HunderingThooves
HunderingThooves

Reputation: 992

C++ to java, language equivalency questions

I've grown quite fond of some structures in C++, and I've recently been porting over some old school projects to java, but have run into a few snags that weren't resolved by simple google searches... So I figured that I'd ask here:

In C++ I'm quite fond of Stringstream, vector, list, and dequeue, but haven't been able to find adequate documentation on any of them. When I try to use Vector, netbeans tells me that it's deprecated, does that mean some other code took it's place? Is there some other container I should be using instead?

Thanks!

Upvotes: 2

Views: 166

Answers (3)

If I'm not wrong, Vector is even slower than ArrayList because it is synchronized.

Upvotes: 0

Jack Edmonds
Jack Edmonds

Reputation: 33171

For Stringstream you can use java.io.ByteArrayOutputStream

C++'s Vector<T> is basically the same as java.util.ArrayList<T>

The closest match for list<T> would be java.util.LinkedList<T> -- both are implemented as doubly linked lists (though if all you want is an ordered collection of elements you should probably use the more generic interface, java.lang.List<T>)

You can also use java.util.LinkedList<T> for your implementation of deque<T>. java.util.LinkedList<T> implements all the functions necessary for a queue/stack.

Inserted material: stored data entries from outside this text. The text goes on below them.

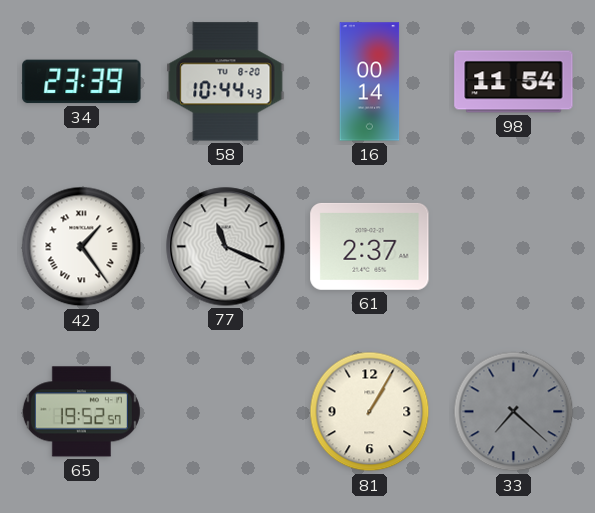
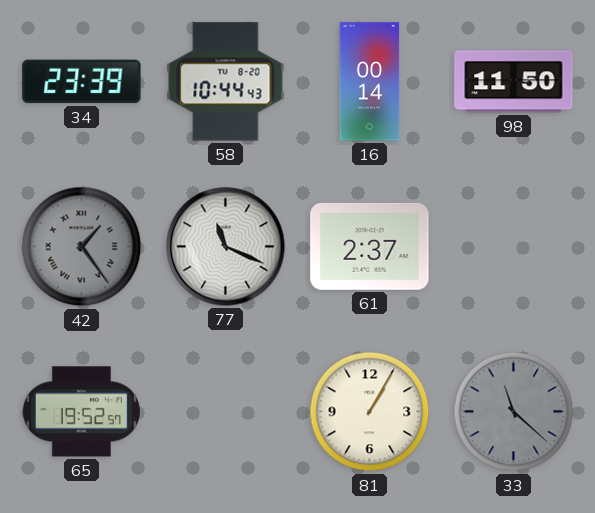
98: 11:54 -> 11:50
42 dial: white -> grey
33: 7:22 -> 11:22
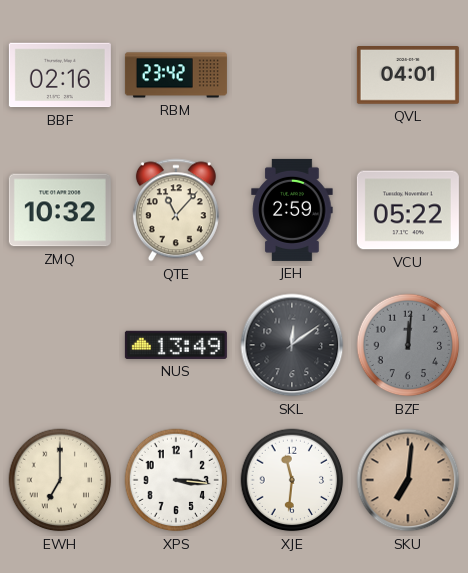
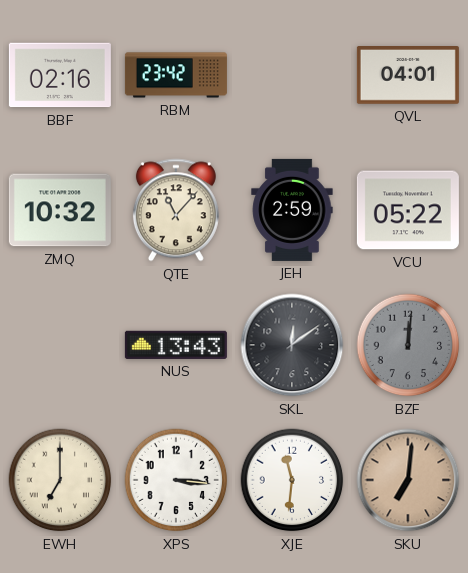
NUS: 13:49 -> 13:43
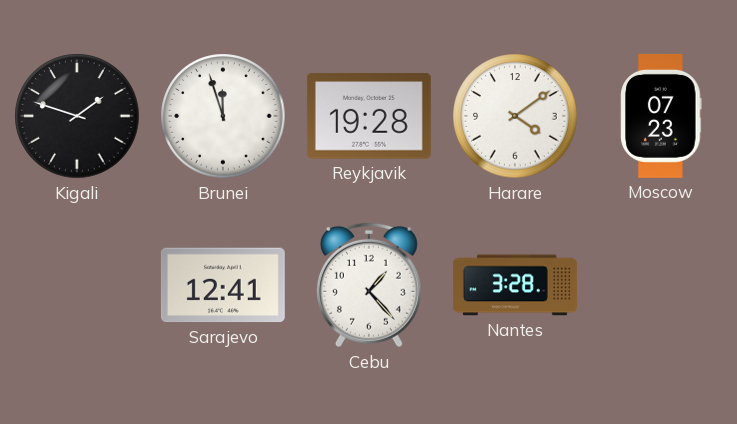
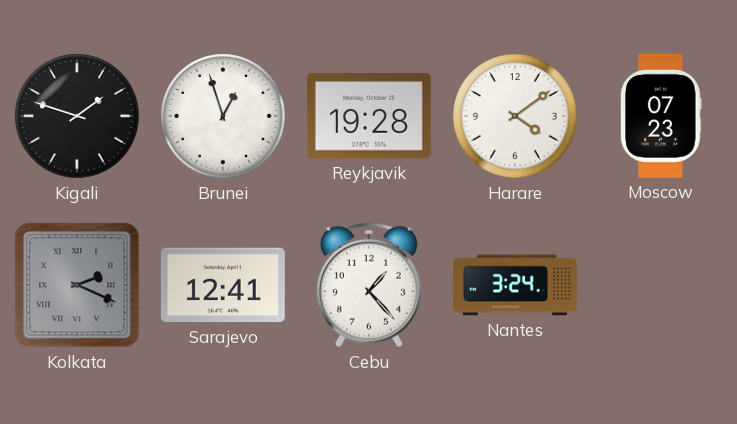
Brunei: 11:57 -> 12:57
Kolkata: none -> 2:19
Nantes: 3:28 -> 3:24
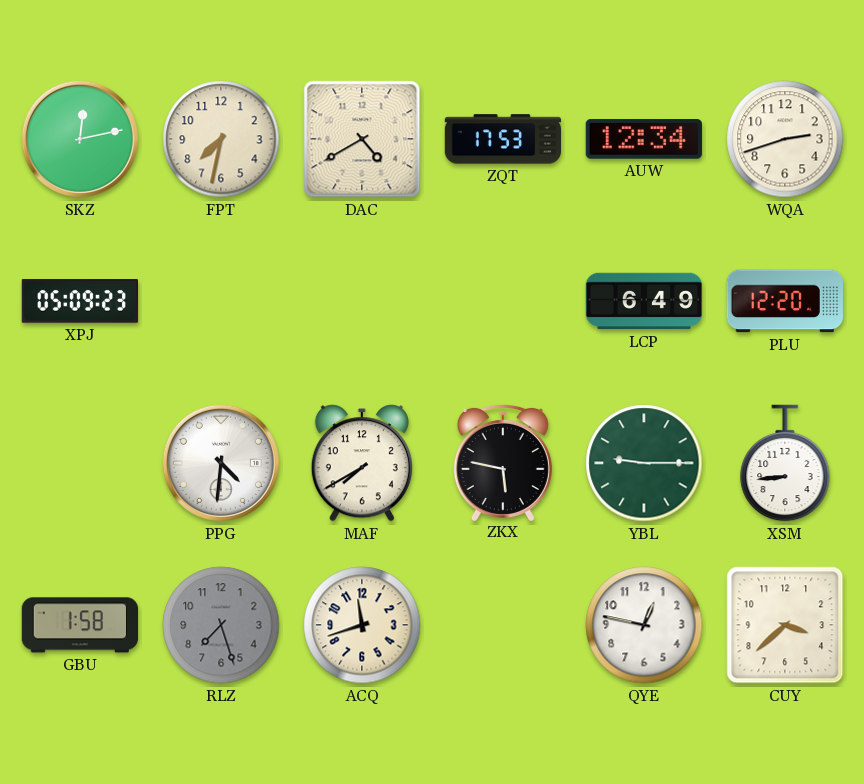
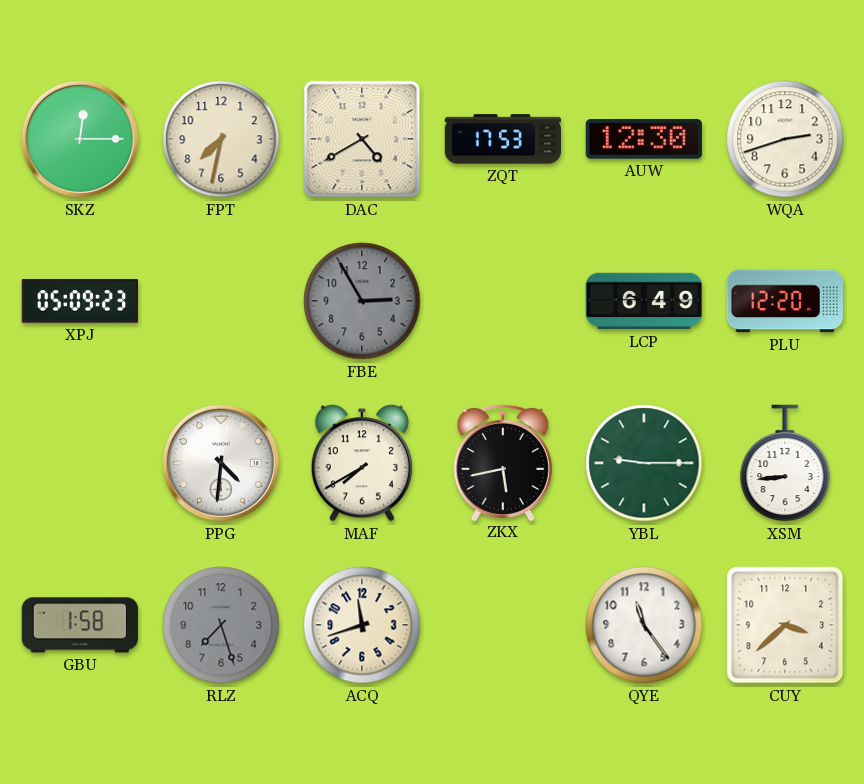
SKZ: 12:13 -> 12:15
AUW: 12:34 -> 12:30
FBE: none -> 2:55
ZKX: 5:47 -> 5:43
QYE: 12:47 -> 11:24
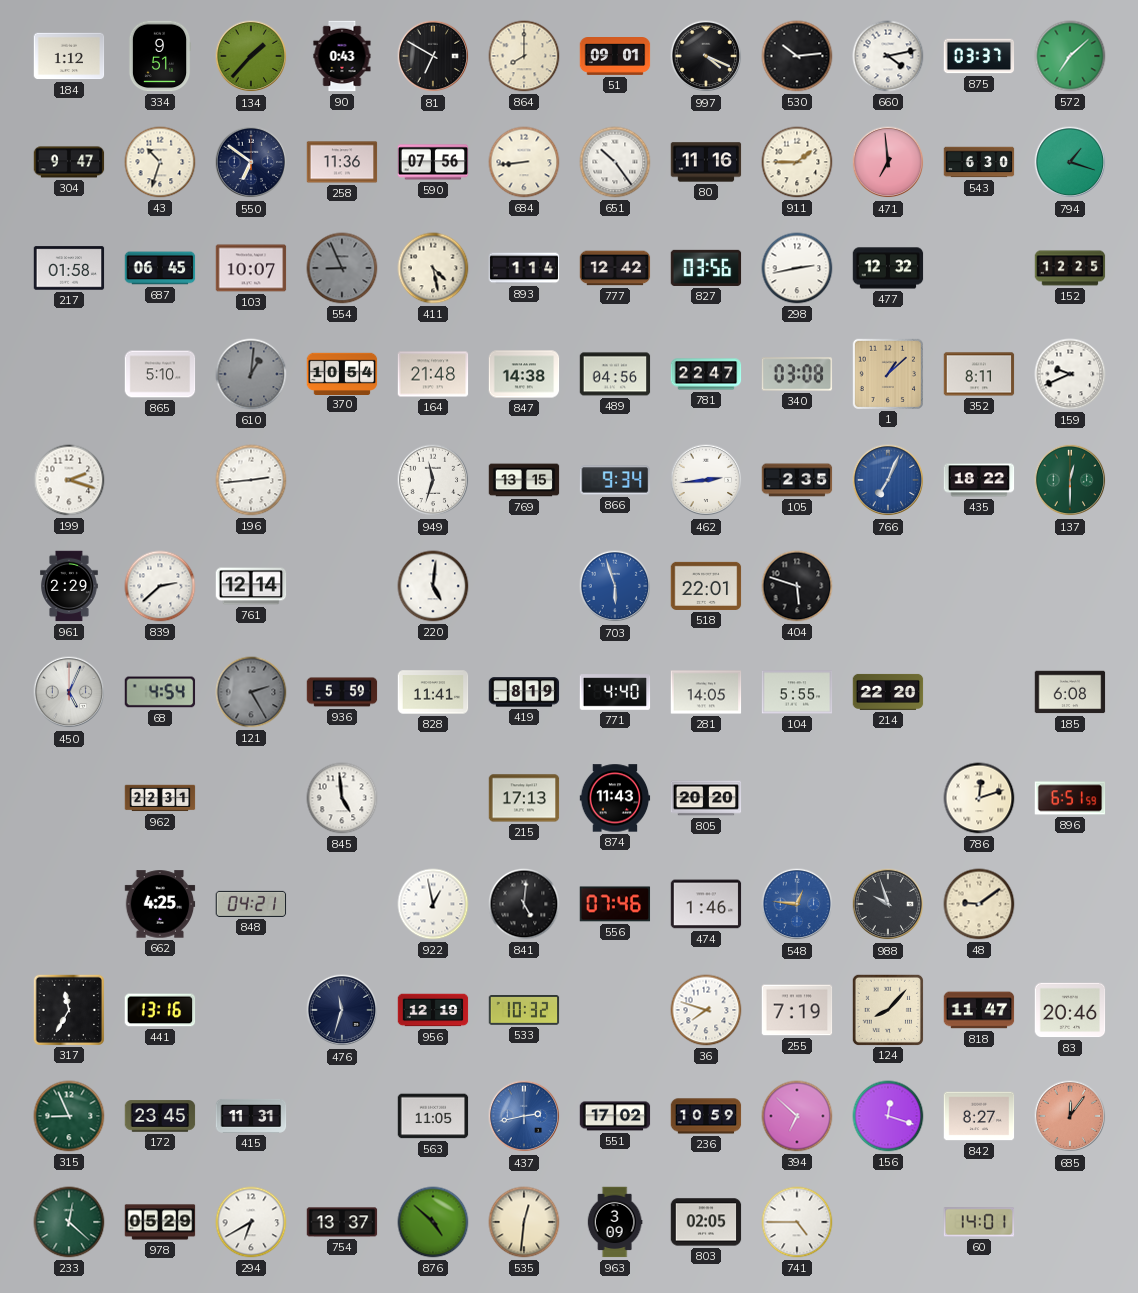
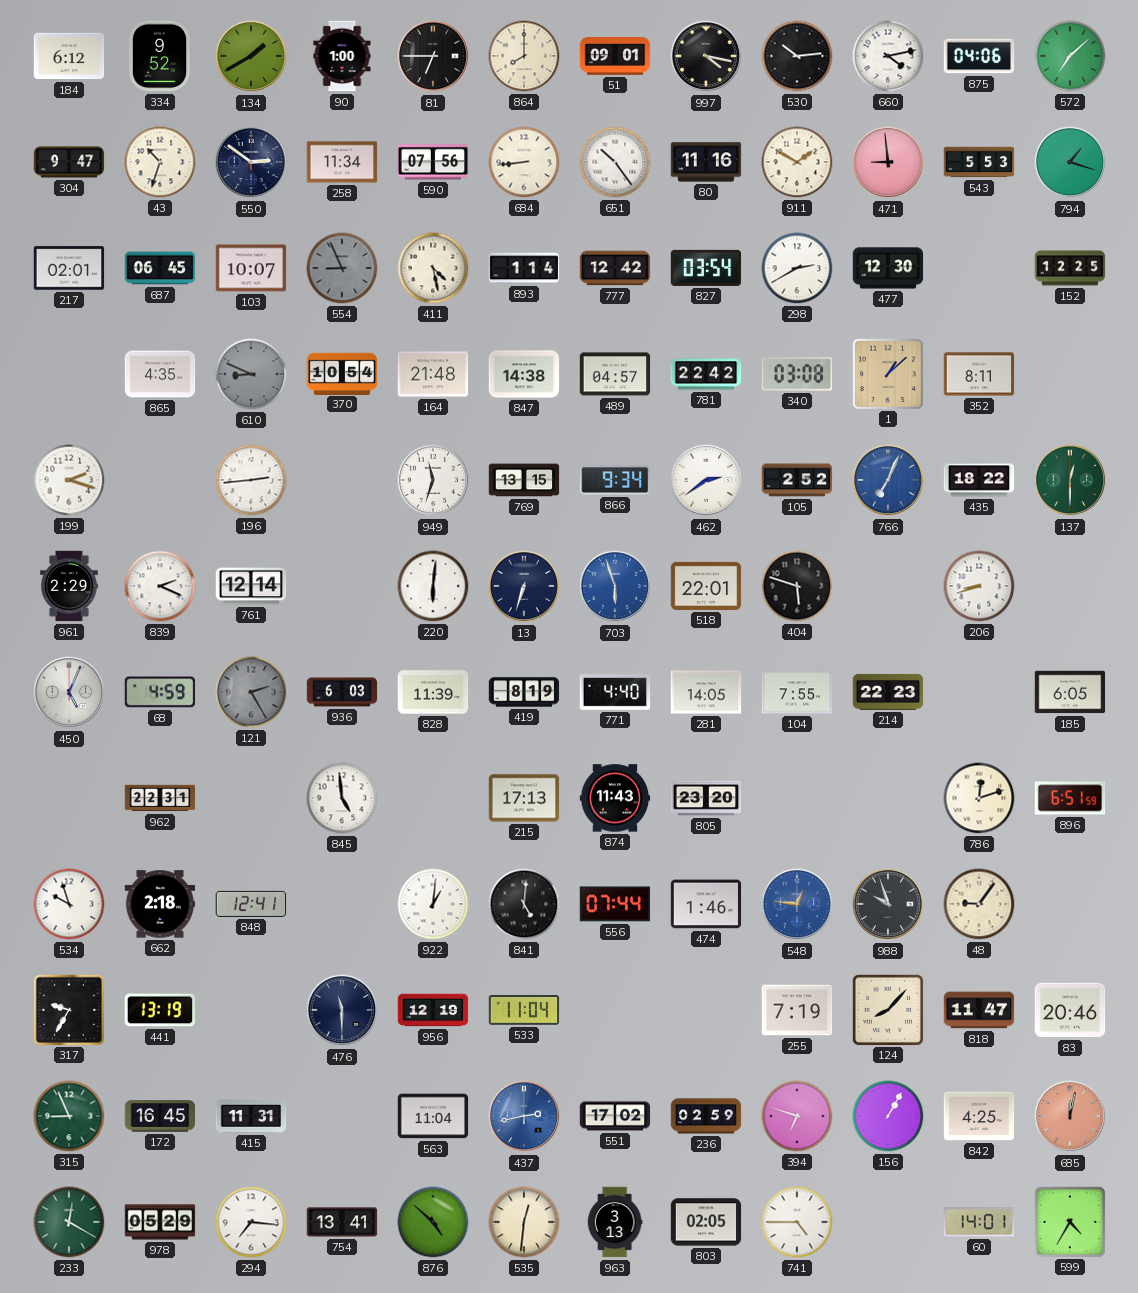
184: 1:12 -> 6:12
334: 9:51 -> 9:52
134: 1:37 -> 1:40
90: 0:43 -> 1:00
81: 6:50 -> 6:45
997: 4:19 -> 4:17
875: 03:37 -> 04:06
550: 6:51 -> 2:51
258: 11:36 -> 11:34
911: 1:45 -> 1:50
471: 6:59 -> 8:59
543: 6:30 -> 5:53
217: 01:58 -> 02:01
827: 03:56 -> 03:54
298: 2:43 -> 2:40
477: 12:32 -> 12:30
865: 5:10 -> 4:35
610: 1:01 -> 8:49
489: 04:56 -> 04:57
781: 22:47 -> 22:42
159: 9:41 -> none
462: 2:44 -> 2:39
105: 2:35 -> 2:52
839: 2:38 -> 2:19
220: 5:01 -> 6:01
13: none -> 6:33
206: none -> 8:42
68: 4:54 -> 4:59
936: 5:59 -> 6:03
828: 11:41 -> 11:39
104: 5:55 -> 7:55
214: 22:20 -> 22:23
185: 6:08 -> 6:05
805: 20:20 -> 23:20
534: none -> 9:57
662: 4:25 -> 2:18
848: 04:21 -> 12:41
922: 12:58 -> 1:01
556: 07:46 -> 07:44
48: 9:09 -> 9:06
317: 11:35 -> 9:35
441: 13:16 -> 13:19
476: 11:33 -> 11:30
533: 10:32 -> 11:04
36: 7:48 -> none
172: 23:45 -> 16:45
563: 11:05 -> 11:04
236: 10:59 -> 02:59
394: 6:52 -> 6:48
156: 12:18 -> 1:05
842: 8:27 -> 4:25
685: 12:06 -> 12:02
233: 12:22 -> 12:20
294: 6:40 -> 7:16
754: 13:37 -> 13:41
963: 3:09 -> 3:13
599: none -> 4:35
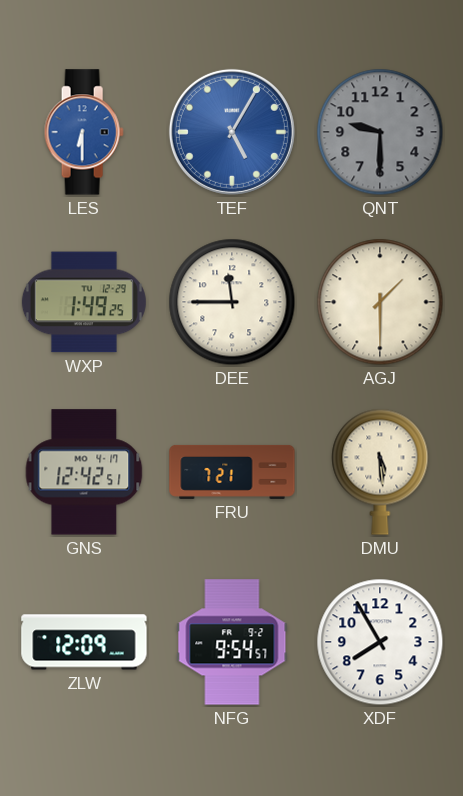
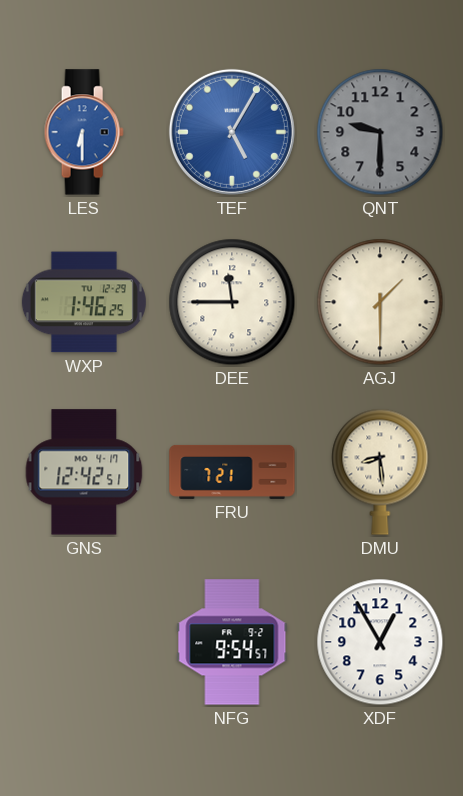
WXP: 1:49 -> 1:46
DMU: 5:29 -> 8:29
ZLW: 12:09 -> none
XDF: 7:55 -> 12:55
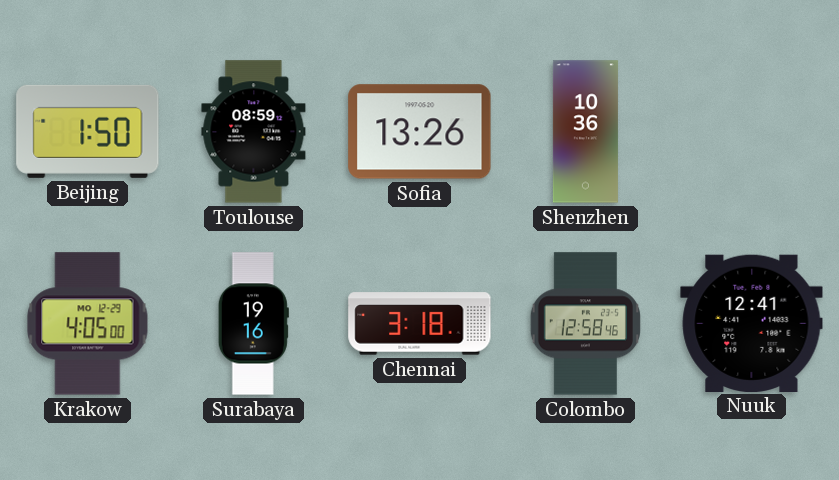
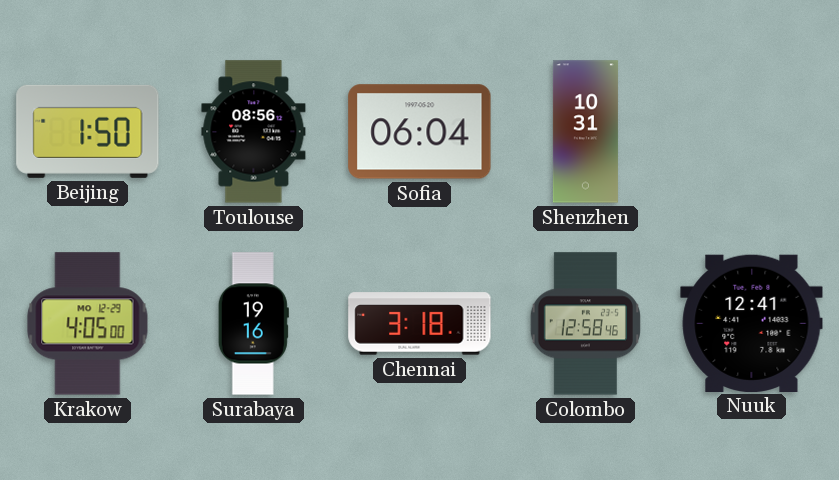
Toulouse: 08:59 -> 08:56
Sofia: 13:26 -> 06:04
Shenzhen: 10:36 -> 10:31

The reason NetBeans is telling you Vector<T> is deprecated is because it is usually a better idea to use the data structures introduced by the Java Collections API. In the place of Vector<T> place, you should be using things like java.util.ArrayList<T> or java.util.LinkedList<T>.

Upvotes: 5

pablosaraiva
pablosaraiva

Reputation: 2343

For vector, list and dequeue and other Collections take a look at this http://download.oracle.com/javase/tutorial/collections/index.html

You may also find those classes interesting: InputStream, OutputStream, BufferedReader, BufferedWriter and StringBuilder.